The Liberian experience has inspired other women on the continent to lobby for change, activist group The Women's Development Organization in Kenya denied men their marital rights until the Kenyan coalition government made progress on the reforms required and to prevent bloody violence that griped the country after the 2007 election. In Zimbabwe, the Women of Zimbabwe Arise (WOZA) coalition who have bravely stood up to oppression and at times severe beatings to demand that the voice of women be heard and respected have stated the Liberian women are their inspiration.

Women in the past have also been discriminated against, many denied a formal education and hence kept in less lucrative jobs. Research has shown women have a lower propensity to spend household income on non-essentials compared to men, and this has seen women being favoured before men in micro-credit schemes. Firms such as the Finance Trust (formerly Uganda Women Finance Trust) in Uganda have targeted women for loans as they have a higher repayment rate than men, and there are also mechanisms within co-ops that see women club in together a pool of finance that only women can have access to, so that risks are minimized and there is a camaraderie between the women to repay back what they have loaned from the common pool.



The MDG statistics pertaining to MDG3 in Africa may not point towards much progress, however there are still big strides being taken forward, and these are the ones that cannot be reversed (in opposition to school enrolment that may be dependent on incomes and government spending). As part of this platform, it would be interesting to hear of progress being made on other continents in relation to this MDG.
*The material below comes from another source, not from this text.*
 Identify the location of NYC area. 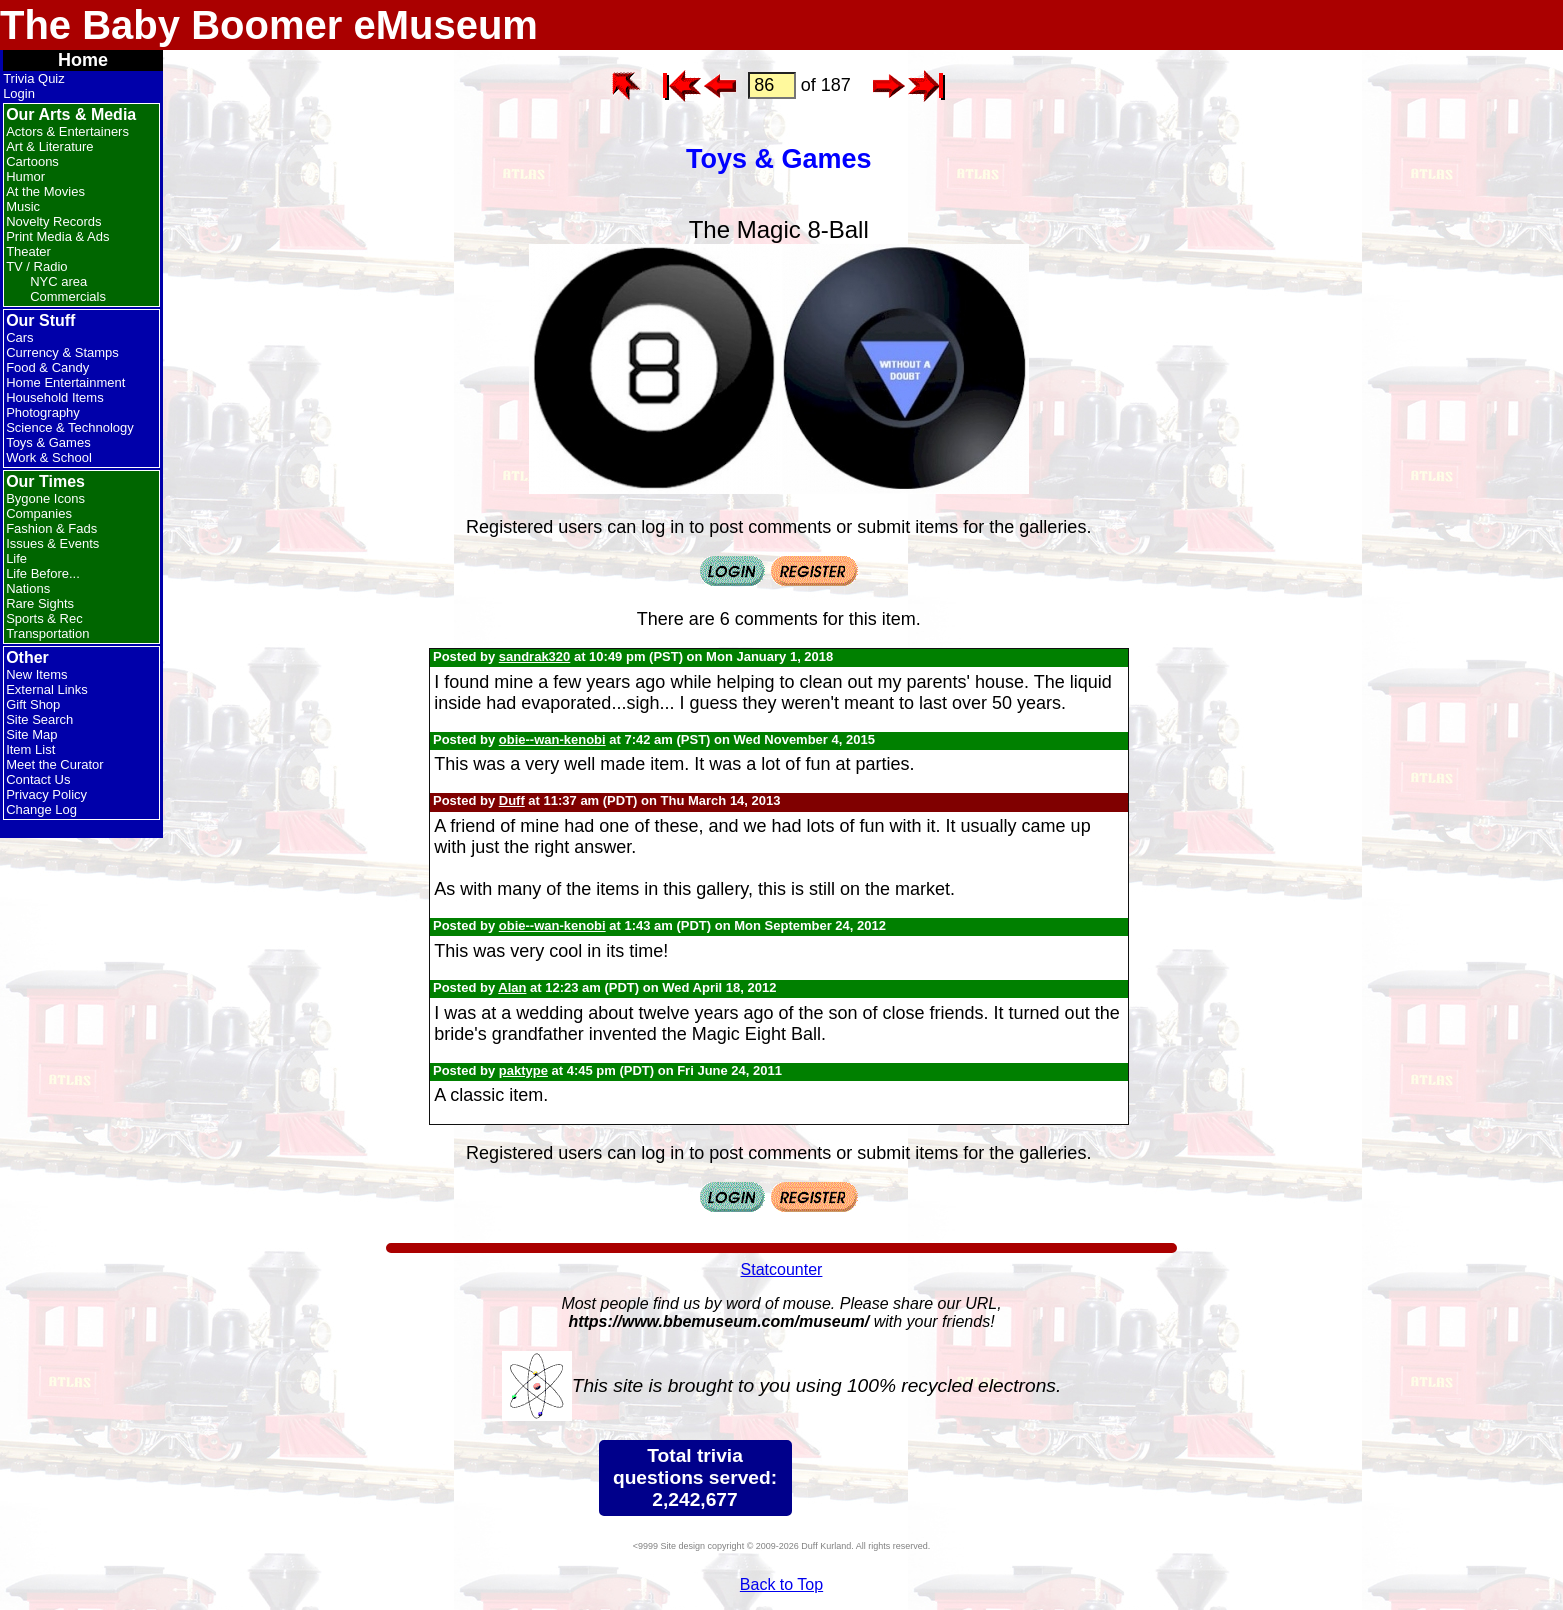 (58, 281).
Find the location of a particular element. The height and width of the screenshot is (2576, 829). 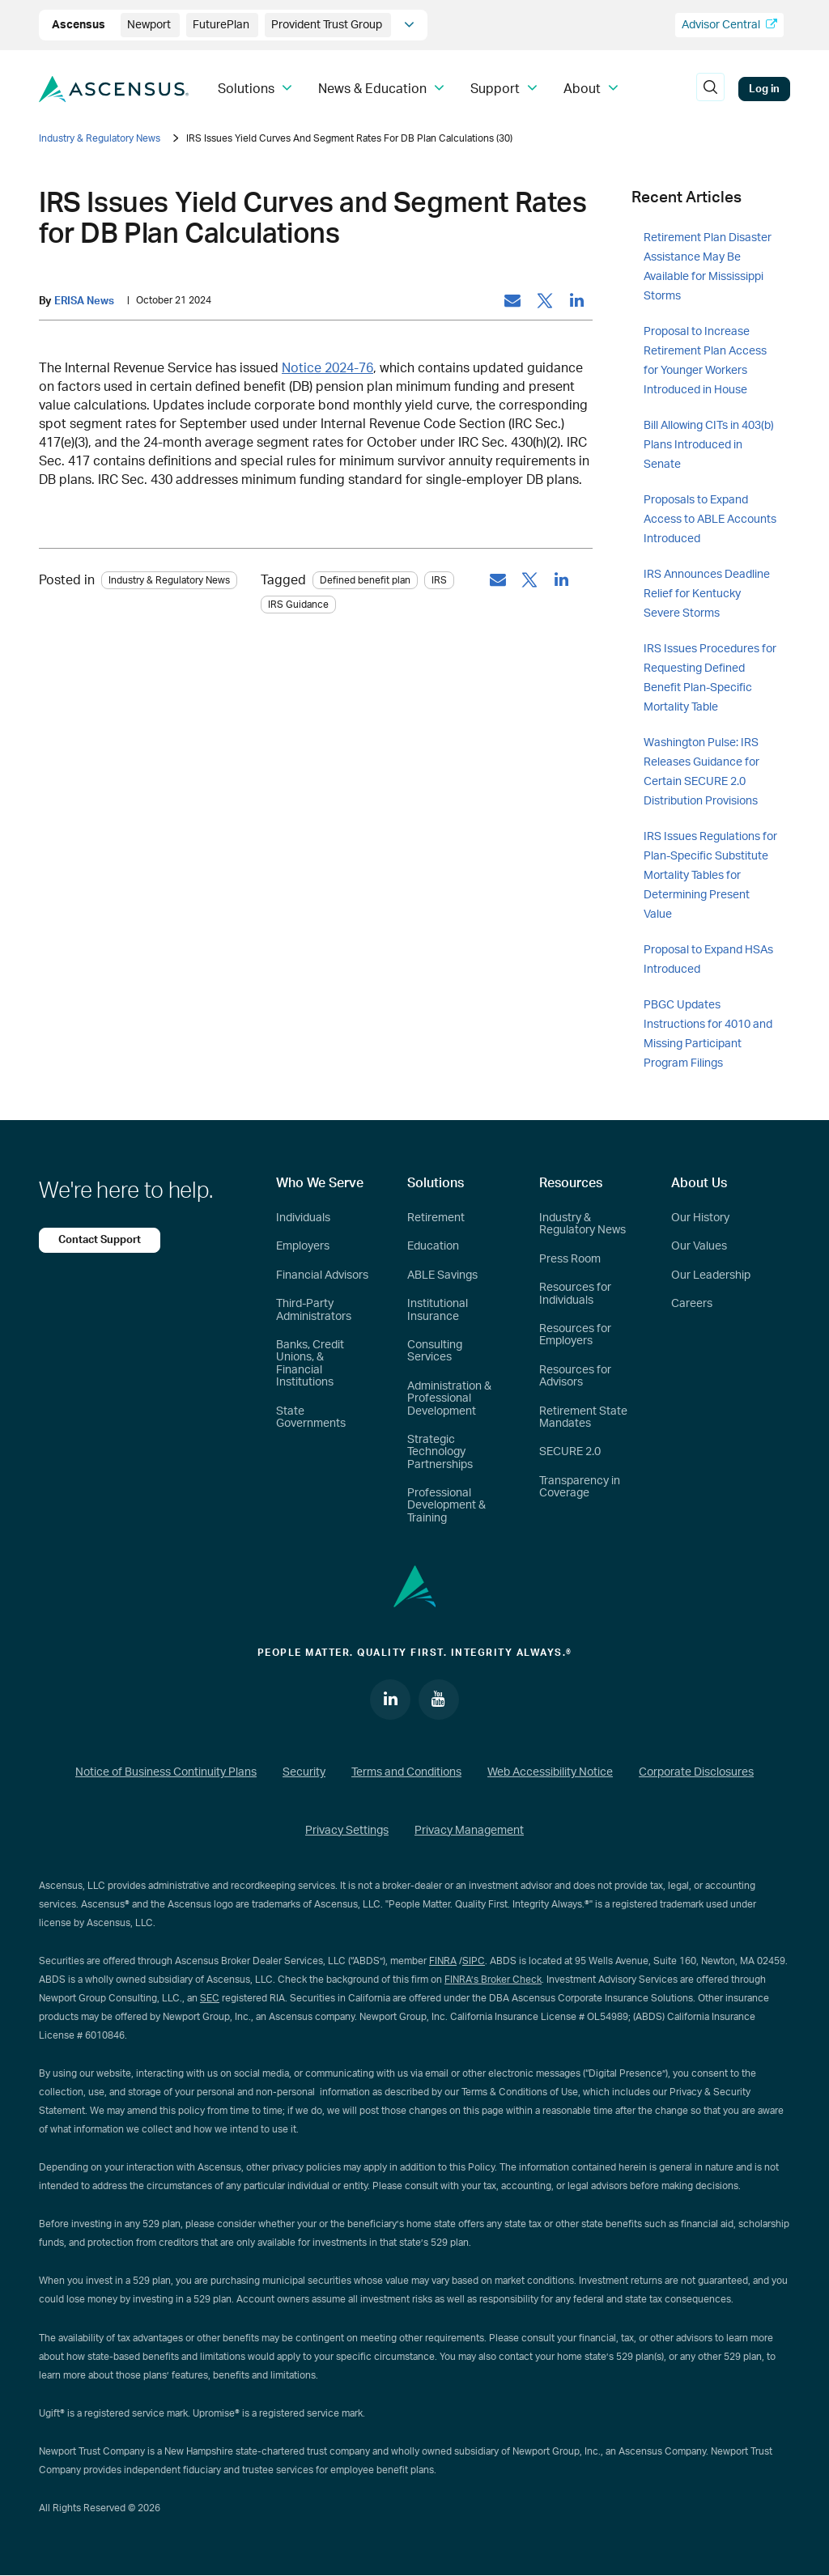 Third-Party Administrators is located at coordinates (313, 1310).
Stanley is an economist with degrees from SOAS and UCL (London) with experience in international agencies. He founded the website DevelopmentAfrique.com as a platform to explore all the development issues and themes that affect the 53 country continent. DevelopmentAfrique.com acts as an educational guide to those unacquainted with Africa in general, to offering professional consultancy reports for agencies and business firms. You can read more at http://www.developmentafrique.com .



Comments

  • Johan Knols on 03rd May 2010:

    I saw the documentary about Ellen Johnson Sirleaf the first time a while back. I encourage everybody that wants to meet this amazing lady to view her on YouTube.
    Here is the link to Part 1: http://www.youtube.com/watch?v=7_sPNLFGz2g
    Don’t forget to view the other 5 parts as well. It will be worth you while and it shows that not everything in Africa is doom and gloom.
    Enjoy!


  • Lara Smallman on 03rd May 2010:

    Really, really interesting. Often an overlooked and neglected MDG in terms of press coverage, it is great to read this post.

    And thanks Johan for the link.


  • Hanna Clarys on 04th May 2010:

    Is Nigeria’s new president then doing other kinds of things than her male predecessors? I mean, is there a difference between how she rules and how the male presidents ruled? I always wonder whether the world would have been different if women would have got to the top of power many many years ago…


  • Stanley on 04th May 2010:

    @ Hanna Clarys. Ellen Johnson-Sirleaf is the president of Liberia. Her reign should be seen in the context of the country moving away from conflict situation, to one that is a post conflict reality. President Taylor had a style of rule that was to keep him and his party in power and diverting resources towards winning a civil war, Johnson-Sirleaf has had to keep a coalition of former generals in the armies, to preserve the peace. Having said that, the renegotiation of key resource deals has been very welcome.

    That said, despite a few key sackings in government ministers, including the suspension of her brother from government for corruption, the vice is still to be abated. Where she has differed is in the outreach to everyone, domestically to opposition politicians to try reach consensus decisions, to civil society and religious organizations, to international humbleness but also brawniness that ensures no one pushes Liberia around whilst also securing benefits for the country.


  • Hanna Clarys on 04th May 2010:

    President of Liberia, not Nigeria, of course smile
    Thanks for this information, it’s good to know some progress is being made.